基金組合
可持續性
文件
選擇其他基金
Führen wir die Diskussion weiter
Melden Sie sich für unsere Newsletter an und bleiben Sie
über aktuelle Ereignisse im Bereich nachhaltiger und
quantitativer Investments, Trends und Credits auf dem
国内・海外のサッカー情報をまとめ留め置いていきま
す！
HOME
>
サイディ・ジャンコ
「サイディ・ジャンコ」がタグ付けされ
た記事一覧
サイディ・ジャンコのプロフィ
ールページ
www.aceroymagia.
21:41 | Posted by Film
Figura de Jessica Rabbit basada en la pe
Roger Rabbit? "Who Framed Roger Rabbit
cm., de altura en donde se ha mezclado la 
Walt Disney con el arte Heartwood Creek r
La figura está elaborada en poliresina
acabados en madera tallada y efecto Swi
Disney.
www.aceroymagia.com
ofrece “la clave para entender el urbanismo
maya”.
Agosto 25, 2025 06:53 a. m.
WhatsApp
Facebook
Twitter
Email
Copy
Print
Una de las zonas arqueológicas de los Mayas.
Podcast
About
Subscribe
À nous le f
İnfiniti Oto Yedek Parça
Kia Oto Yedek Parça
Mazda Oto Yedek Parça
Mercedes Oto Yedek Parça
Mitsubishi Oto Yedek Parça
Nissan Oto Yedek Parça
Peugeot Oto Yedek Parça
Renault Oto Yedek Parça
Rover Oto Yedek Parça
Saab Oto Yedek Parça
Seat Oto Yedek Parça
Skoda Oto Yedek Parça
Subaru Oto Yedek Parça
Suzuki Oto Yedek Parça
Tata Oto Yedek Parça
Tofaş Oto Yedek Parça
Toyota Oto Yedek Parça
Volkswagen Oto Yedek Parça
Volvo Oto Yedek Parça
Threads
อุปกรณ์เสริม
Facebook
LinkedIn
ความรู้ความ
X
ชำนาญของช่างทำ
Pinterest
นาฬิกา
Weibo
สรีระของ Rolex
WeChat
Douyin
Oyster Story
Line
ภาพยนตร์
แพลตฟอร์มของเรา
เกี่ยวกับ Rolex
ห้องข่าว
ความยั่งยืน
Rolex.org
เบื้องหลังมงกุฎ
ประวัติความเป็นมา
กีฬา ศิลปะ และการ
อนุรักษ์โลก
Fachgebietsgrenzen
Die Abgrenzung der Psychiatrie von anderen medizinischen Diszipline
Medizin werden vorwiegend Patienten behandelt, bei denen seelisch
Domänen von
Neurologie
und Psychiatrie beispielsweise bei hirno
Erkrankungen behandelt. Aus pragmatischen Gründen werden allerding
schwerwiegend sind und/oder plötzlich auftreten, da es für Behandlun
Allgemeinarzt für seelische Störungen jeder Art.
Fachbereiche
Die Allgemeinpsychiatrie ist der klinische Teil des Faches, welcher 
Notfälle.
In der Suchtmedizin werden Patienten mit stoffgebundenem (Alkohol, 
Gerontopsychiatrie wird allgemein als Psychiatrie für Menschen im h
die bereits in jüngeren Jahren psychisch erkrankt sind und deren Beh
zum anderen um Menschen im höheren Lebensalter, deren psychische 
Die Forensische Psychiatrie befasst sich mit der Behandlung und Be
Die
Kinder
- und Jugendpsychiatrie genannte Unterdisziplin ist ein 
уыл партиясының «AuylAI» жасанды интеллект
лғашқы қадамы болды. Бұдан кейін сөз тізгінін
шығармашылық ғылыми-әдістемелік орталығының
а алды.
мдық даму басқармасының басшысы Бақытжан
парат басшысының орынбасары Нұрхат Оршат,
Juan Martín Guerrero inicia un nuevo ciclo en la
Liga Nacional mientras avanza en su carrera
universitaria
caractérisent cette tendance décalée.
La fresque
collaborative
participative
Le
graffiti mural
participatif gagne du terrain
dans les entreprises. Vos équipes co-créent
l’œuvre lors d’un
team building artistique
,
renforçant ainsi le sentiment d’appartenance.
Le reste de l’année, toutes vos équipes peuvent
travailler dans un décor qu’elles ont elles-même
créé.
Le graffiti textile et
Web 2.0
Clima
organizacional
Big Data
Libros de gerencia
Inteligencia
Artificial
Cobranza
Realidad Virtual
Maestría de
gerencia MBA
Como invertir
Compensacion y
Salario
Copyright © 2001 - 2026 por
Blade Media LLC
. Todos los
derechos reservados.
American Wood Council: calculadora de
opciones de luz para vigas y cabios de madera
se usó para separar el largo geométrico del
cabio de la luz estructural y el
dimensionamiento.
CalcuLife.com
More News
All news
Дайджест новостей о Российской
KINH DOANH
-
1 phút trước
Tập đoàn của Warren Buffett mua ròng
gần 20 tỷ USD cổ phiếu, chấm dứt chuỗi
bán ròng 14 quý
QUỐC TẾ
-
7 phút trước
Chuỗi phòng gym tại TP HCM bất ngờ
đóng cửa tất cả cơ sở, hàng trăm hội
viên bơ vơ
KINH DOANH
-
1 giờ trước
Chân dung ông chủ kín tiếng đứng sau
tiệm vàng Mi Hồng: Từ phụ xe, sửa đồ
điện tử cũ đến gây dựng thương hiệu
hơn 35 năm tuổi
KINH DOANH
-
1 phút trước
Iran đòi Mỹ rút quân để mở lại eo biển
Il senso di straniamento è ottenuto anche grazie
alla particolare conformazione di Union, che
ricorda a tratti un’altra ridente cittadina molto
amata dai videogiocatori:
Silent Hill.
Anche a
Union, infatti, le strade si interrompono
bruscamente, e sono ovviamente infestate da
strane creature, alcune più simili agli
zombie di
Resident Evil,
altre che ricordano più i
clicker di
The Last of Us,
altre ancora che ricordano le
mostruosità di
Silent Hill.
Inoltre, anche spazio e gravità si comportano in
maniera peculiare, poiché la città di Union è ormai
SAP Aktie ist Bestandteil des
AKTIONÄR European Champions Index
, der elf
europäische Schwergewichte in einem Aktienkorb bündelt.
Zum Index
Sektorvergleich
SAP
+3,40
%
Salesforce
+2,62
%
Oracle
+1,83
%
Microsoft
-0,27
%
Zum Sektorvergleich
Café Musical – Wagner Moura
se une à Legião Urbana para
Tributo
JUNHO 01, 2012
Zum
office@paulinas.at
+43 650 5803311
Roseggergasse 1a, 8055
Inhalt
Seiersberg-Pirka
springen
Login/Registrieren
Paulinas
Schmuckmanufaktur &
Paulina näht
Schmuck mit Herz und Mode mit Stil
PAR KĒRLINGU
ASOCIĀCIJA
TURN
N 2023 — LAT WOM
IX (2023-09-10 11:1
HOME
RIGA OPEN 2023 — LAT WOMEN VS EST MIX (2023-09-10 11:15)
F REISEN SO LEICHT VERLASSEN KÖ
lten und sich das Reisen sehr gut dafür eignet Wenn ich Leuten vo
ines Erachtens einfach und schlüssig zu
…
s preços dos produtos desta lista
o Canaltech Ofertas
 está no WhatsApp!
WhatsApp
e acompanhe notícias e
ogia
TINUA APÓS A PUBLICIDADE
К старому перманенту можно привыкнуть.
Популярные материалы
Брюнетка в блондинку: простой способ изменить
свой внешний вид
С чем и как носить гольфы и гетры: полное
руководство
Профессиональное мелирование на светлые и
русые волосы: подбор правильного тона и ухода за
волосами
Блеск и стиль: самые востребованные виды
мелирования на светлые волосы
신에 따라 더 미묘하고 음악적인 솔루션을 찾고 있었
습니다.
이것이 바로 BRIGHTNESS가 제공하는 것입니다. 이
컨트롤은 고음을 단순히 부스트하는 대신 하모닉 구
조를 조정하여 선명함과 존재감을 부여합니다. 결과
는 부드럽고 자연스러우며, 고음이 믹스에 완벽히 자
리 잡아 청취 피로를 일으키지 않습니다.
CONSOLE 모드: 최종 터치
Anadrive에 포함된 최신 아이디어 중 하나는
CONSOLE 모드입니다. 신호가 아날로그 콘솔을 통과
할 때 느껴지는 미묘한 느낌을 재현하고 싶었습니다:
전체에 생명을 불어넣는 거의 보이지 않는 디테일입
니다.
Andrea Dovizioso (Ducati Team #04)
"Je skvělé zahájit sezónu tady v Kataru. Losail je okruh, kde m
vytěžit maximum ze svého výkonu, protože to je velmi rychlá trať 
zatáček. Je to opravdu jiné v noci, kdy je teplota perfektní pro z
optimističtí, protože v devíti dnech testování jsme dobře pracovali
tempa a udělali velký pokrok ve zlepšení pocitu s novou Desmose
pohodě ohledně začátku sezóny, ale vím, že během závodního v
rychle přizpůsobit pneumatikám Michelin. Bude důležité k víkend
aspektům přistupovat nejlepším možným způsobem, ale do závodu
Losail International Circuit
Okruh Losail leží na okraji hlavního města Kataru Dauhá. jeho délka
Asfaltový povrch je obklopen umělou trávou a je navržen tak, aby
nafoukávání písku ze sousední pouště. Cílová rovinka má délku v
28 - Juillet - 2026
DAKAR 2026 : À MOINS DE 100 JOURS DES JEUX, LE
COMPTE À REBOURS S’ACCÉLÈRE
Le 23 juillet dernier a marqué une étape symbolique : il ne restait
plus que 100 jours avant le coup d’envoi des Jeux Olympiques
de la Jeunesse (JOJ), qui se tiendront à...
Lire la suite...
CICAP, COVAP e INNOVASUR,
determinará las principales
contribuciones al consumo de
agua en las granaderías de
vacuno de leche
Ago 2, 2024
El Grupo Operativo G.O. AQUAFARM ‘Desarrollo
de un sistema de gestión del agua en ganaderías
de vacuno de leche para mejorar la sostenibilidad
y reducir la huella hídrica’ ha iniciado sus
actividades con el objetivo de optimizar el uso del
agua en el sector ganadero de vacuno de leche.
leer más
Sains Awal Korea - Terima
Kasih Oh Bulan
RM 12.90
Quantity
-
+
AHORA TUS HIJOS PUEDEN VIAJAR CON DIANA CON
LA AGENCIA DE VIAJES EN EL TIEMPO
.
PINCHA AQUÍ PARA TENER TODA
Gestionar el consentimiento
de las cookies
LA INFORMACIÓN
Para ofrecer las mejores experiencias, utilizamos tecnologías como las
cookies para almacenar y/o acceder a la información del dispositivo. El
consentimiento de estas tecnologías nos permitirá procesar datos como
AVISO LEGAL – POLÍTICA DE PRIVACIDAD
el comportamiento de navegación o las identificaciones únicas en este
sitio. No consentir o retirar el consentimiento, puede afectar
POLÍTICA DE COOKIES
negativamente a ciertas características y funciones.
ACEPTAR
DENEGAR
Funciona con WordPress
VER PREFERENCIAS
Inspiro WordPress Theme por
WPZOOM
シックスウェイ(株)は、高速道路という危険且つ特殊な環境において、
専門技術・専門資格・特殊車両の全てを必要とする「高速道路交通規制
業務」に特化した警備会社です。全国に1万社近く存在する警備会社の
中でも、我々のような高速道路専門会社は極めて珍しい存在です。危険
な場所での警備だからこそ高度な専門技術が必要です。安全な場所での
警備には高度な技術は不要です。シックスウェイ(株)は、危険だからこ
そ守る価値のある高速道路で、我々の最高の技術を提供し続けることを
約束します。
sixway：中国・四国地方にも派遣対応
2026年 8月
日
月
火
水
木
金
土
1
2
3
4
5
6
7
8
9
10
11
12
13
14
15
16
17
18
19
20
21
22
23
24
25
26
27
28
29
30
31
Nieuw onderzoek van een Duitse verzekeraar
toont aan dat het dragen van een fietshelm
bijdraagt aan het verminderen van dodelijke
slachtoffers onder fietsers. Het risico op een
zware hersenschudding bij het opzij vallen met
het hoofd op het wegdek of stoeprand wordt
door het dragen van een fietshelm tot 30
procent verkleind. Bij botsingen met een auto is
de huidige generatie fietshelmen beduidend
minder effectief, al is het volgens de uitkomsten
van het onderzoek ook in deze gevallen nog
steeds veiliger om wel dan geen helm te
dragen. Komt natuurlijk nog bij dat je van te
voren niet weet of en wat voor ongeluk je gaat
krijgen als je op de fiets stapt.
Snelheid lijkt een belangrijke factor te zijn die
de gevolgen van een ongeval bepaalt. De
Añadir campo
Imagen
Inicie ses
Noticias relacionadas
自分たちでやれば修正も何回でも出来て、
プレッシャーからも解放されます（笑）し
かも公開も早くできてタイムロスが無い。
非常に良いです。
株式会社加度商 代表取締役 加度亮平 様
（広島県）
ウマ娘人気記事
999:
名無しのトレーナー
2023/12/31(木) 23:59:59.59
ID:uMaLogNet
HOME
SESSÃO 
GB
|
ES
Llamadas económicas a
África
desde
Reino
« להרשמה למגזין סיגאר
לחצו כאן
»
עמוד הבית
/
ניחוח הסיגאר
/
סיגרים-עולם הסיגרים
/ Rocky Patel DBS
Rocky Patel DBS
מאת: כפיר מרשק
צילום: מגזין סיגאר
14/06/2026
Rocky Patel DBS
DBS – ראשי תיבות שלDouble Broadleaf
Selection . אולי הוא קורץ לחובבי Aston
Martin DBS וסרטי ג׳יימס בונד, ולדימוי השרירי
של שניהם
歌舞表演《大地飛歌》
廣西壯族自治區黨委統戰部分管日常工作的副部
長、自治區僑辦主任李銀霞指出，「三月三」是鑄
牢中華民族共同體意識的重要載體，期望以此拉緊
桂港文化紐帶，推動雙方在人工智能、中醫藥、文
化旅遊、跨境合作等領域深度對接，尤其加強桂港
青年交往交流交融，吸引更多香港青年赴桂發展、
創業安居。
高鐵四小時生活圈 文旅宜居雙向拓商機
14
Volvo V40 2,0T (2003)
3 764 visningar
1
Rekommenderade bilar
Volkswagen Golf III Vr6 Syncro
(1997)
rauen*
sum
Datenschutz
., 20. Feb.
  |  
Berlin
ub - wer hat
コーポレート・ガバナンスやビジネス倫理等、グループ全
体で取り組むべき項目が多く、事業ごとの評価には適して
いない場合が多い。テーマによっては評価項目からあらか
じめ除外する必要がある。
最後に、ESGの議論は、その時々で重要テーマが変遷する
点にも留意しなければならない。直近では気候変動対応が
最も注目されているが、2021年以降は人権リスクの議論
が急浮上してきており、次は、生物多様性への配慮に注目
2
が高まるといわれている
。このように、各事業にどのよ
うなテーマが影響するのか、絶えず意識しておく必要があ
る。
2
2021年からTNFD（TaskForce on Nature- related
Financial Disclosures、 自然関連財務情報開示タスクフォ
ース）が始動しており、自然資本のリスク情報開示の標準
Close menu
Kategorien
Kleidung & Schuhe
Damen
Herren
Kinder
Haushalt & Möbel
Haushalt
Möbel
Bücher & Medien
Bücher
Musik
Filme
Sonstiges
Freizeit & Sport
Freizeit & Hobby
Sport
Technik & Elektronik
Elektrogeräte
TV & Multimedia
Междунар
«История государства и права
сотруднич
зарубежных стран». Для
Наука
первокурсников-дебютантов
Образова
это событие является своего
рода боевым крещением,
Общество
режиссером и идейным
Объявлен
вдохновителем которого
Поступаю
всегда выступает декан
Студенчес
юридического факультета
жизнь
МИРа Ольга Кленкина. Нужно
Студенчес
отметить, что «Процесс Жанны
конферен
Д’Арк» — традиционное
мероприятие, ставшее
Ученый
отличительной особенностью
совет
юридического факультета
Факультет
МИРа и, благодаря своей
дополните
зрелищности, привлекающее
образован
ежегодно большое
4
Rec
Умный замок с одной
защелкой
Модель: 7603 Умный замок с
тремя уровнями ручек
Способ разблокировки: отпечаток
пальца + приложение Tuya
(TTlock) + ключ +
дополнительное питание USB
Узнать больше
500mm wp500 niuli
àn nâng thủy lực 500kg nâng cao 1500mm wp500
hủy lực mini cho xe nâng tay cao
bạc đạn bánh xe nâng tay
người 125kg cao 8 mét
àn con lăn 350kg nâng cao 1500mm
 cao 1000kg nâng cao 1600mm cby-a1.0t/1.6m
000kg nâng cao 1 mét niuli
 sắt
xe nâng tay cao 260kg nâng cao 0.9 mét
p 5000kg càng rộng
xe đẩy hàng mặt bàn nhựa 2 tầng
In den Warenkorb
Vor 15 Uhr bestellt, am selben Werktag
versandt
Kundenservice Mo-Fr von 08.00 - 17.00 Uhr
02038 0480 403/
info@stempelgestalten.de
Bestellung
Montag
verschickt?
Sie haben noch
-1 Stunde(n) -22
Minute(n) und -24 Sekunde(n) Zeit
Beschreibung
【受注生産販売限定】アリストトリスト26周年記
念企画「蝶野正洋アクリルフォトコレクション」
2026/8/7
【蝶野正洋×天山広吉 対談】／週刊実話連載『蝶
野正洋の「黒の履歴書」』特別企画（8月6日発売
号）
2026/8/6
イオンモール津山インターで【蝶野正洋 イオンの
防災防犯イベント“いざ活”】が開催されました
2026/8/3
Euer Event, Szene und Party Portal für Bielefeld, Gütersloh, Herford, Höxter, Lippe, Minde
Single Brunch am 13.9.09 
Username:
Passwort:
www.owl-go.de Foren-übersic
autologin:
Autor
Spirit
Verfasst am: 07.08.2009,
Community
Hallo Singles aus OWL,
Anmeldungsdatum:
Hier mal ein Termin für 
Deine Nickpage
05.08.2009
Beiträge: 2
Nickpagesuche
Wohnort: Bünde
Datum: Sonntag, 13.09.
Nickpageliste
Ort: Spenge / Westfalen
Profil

◆ **Work task**
Take the line containing "Minute(n) und -24 Sekunde(n) Zeit" and every line after it up to the last line of the listing, and output them exactly, with nothing else.

◆ **Solution for this exercise**
Minute(n) und -24 Sekunde(n) Zeit
Beschreibung
【受注生産販売限定】アリストトリスト26周年記
念企画「蝶野正洋アクリルフォトコレクション」
2026/8/7
【蝶野正洋×天山広吉 対談】／週刊実話連載『蝶
野正洋の「黒の履歴書」』特別企画（8月6日発売
号）
2026/8/6
イオンモール津山インターで【蝶野正洋 イオンの
防災防犯イベント“いざ活”】が開催されました
2026/8/3
Euer Event, Szene und Party Portal für Bielefeld, Gütersloh, Herford, Höxter, Lippe, Minde
Single Brunch am 13.9.09 
Username:
Passwort:
www.owl-go.de Foren-übersic
autologin:
Autor
Spirit
Verfasst am: 07.08.2009,
Community
Hallo Singles aus OWL,
Anmeldungsdatum:
Hier mal ein Termin für 
Deine Nickpage
05.08.2009
Beiträge: 2
Nickpagesuche
Wohnort: Bünde
Datum: Sonntag, 13.09.
Nickpageliste
Ort: Spenge / Westfalen
Profil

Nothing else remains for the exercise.